I remember we just jammed some more on some Police
songs which I kind of vaguely recognised and I put my own style into it and
then at the end of two hours or thereabouts he said 'I want to talk to you,'
and I thought he's just going to say, 'Look, thank you very much but no
thank you.' And he said, 'I want you to be in this band... I want you to be in
my band. Do you want to do an album and a tour?' And I looked him in the
eyes and thought first of all I thought 'Are you serious?, because I didn't
think it had been all that successful and that was the day that changed my
life completely. This is fifteen years ago and I'm still working with the
guy and not only with him but I'm working in whatever situation I want to
work in now.

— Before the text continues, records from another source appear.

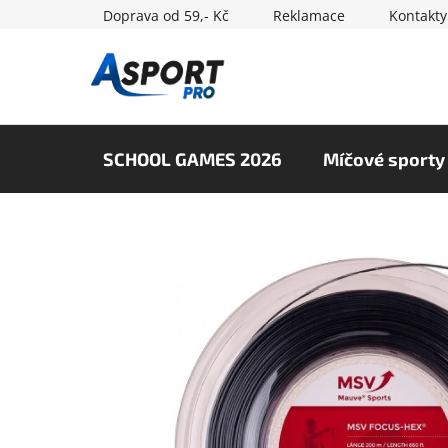
Přejít
Doprava od 59,- Kč
Reklamace
Kontakty
na
obsah
SCHOOL GAMES 2026
Míčové sporty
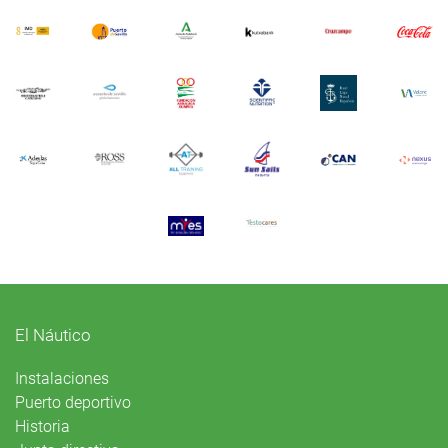
El Náutico
Instalaciones
Puerto deportivo
Historia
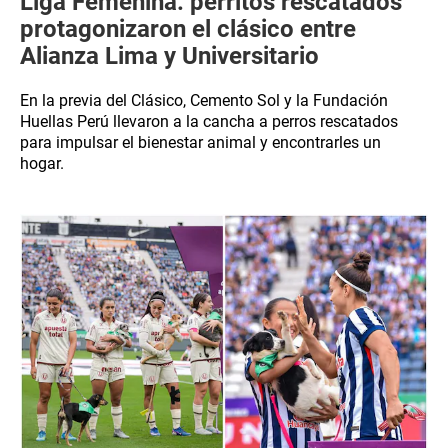
Liga Femenina: perritos rescatados
protagonizaron el clásico entre
Alianza Lima y Universitario
En la previa del Clásico, Cemento Sol y la Fundación
Huellas Perú llevaron a la cancha a perros rescatados
para impulsar el bienestar animal y encontrarles un
hogar.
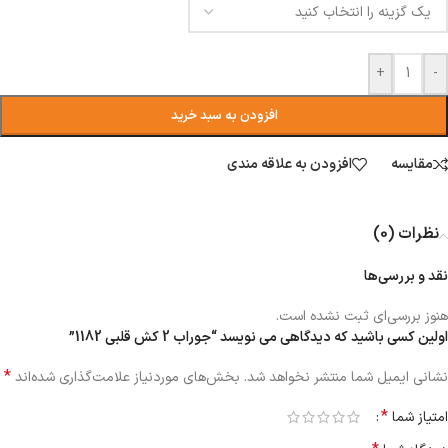
+
-
افزودن به سبد خرید
مقایسه
افزودن به علاقه مندی
نظرات (0)
نقد و بررسی‌ها
هنوز بررسی‌ای ثبت نشده است.
اولین کسی باشید که دیدگاهی می نویسد “جوراب 2 کش قلبی 1182”
*
نشانی ایمیل شما منتشر نخواهد شد.
بخش‌های موردنیاز علامت‌گذاری شده‌اند
*
امتیاز شما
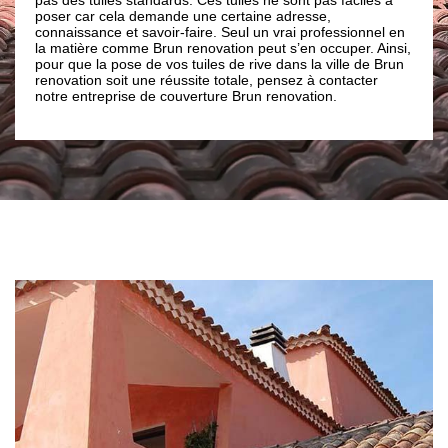
a demande une certaine adresse,
; la couverture de toit do
t savoir-faire. Seul un vrai professionnel en
présenter aucun défaut. Et
me Brun renovation peut s’en occuper. Ainsi,
important de faire appel 
se de vos tuiles de rive dans la ville de Brun
comme Brun renovation. N
t une réussite totale, pensez à contacter
Brun renovation répond à
se de couverture Brun renovation.
de toitures dans la ville R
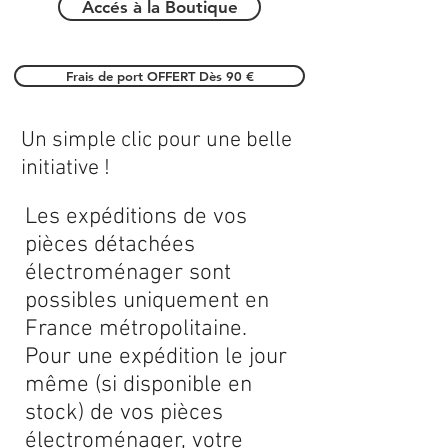
Accés à la Boutique
Frais de port OFFERT Dès 90 €
Un simple clic pour une belle
initiative !
Les expéditions de vos
pièces détachées
électroménager sont
possibles uniquement en
France métropolitaine.
Pour une expédition le jour
même (si disponible en
stock) de vos pièces
électroménager, votre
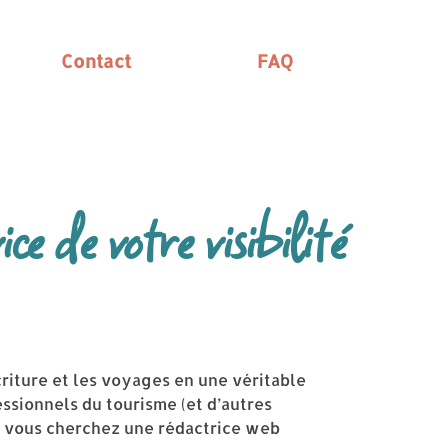
Contact
FAQ
e de votre visibilité
criture et les voyages en une véritable
essionnels du tourisme (et d’autres
. Si vous cherchez une rédactrice web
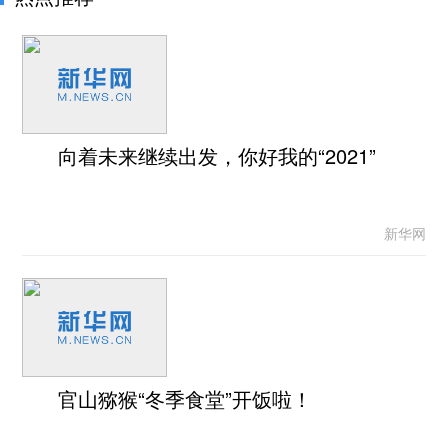
向着未来继续出发，你好我的“2021”
新华网
官山猕猴“冬季食堂”开饭啦！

And playing with Phil Collins and Sting and the producer Hugh Padgham - those people have changed my life. I can do what I want now and
have the freedom to express myself in anyway that I like to and work with
incredible musicians all over the world. And not only that, but to write
with different people I've developed as a songwriter and I wrote a song with
Sting. I couldn't believe it. I remember him calling me up saying 'There's
this little riff that you've come up with'. I was just sitting by the fire
jamming and he said I want to turn that into a song, do you mind if I turn
that into a song? I went, 'No'. He said 'Do you want to know it's about?'
And I went, 'I don't care, go for it, I'd love to collaborate with you on a
song'. That song was Shape Of My Heart.
Radio Bremen: Maybe we should end the programme with this song Dominic,
it's a good way to end the programme. It's been great to have you. Thanks
very much for coming by.
Dominic: It's been great to be here. Thank you to you and all your
listeners, I hope to meet you all some time.